Detecting repeated subsequences of identical items

[Vlastimil Brom]

2016-04-21 5:07 GMT+02:00 Steven D'Aprano <steve at pearwood.info>:
> I want to group repeated items in a sequence. For example, I can group
> repeated sequences of a single item at a time using groupby:
>
>
> from itertools import groupby
> for key, group in groupby("AAAABBCDDEEEFFFF"):
>     group = list(group)
>     print(key, "count =", len(group))
>
>
> outputs:
>
> A count = 4
> B count = 2
> C count = 1
> D count = 2
> E count = 3
> F count = 4
>
>
> Now I want to group subsequences. For example, I have:
>
> "ABCABCABCDEABCDEFABCABCABCB"
>
> and I want to group it into repeating subsequences. I can see two ways to
> group it:
>
> ABC ABC ABCDE ABCDE F ABC ABC ABC B
>
> giving counts:
>
> (ABC) count = 2
> (ABCDE) count = 2
> F count = 1
> (ABC) count = 3
> B repeats 1 time
>
>
> or:
>
> ABC ABC ABC D E A B C D E F ABC ABC ABC B
>
> giving counts:
>
> (ABC) count = 3
> D count = 1
> E count = 1
> A count = 1
> B count = 1
> C count = 1
> D count = 1
> E count = 1
> F count = 1
> (ABC) count = 3
> B count = 1
>
>
>
> How can I do this?
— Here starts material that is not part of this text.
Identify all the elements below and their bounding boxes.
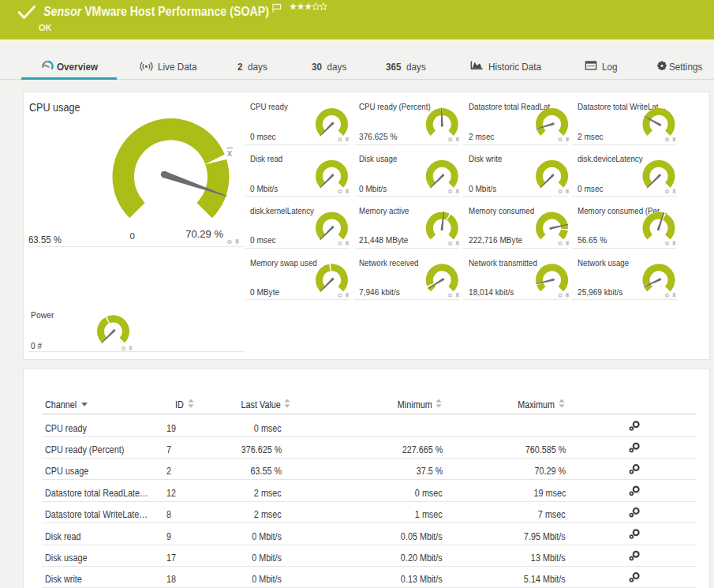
svg-text:x: x	[227, 148, 232, 159]
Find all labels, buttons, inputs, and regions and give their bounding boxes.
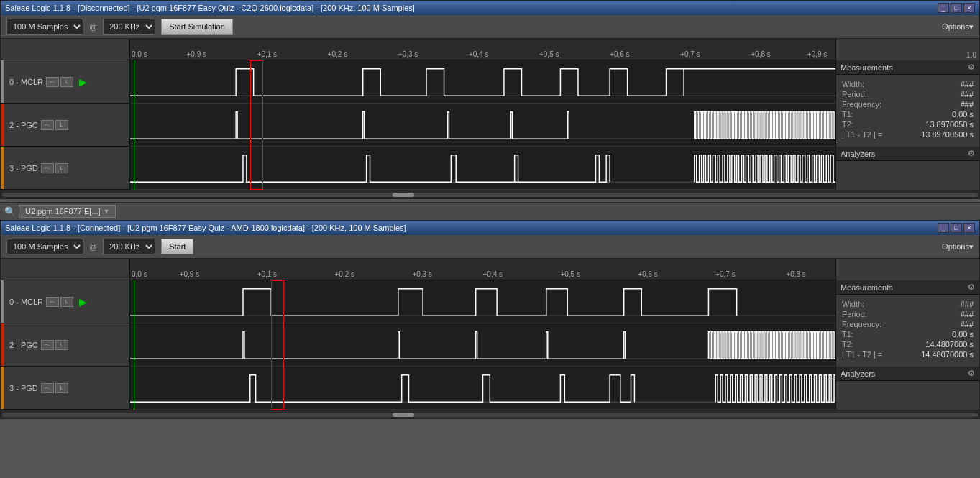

Does this problem have a standard name and/or solution?
>
>
>
>
> --
> Steven
>
> --
> https://mail.python.org/mailman/listinfo/python-list

Hi,
if I am not missing something, the latter form of grouping might be
achieved with the following regex:

t="ABCABCABCDEABCDEFABCABCABCB"
grouped = re.findall(r"((?:(\w+?)\2+)|\w+?)", t)
print(grouped)
for grp, subseq in grouped:
    if subseq:
        print(subseq, grp.count(subseq))
    else:
        print(grp, "1")


the printed output is:

[('ABCABCABC', 'ABC'), ('D', ''), ('E', ''), ('A', ''), ('B', ''),
('C', ''), ('D', ''), ('E', ''), ('F', ''), ('ABCABCABC', 'ABC'),
('B', '')]
ABC 3
D 1
E 1
A 1
B 1
C 1
D 1
E 1
F 1
ABC 3
B 1

The former one seems to be more tricky...

hth,
   vbr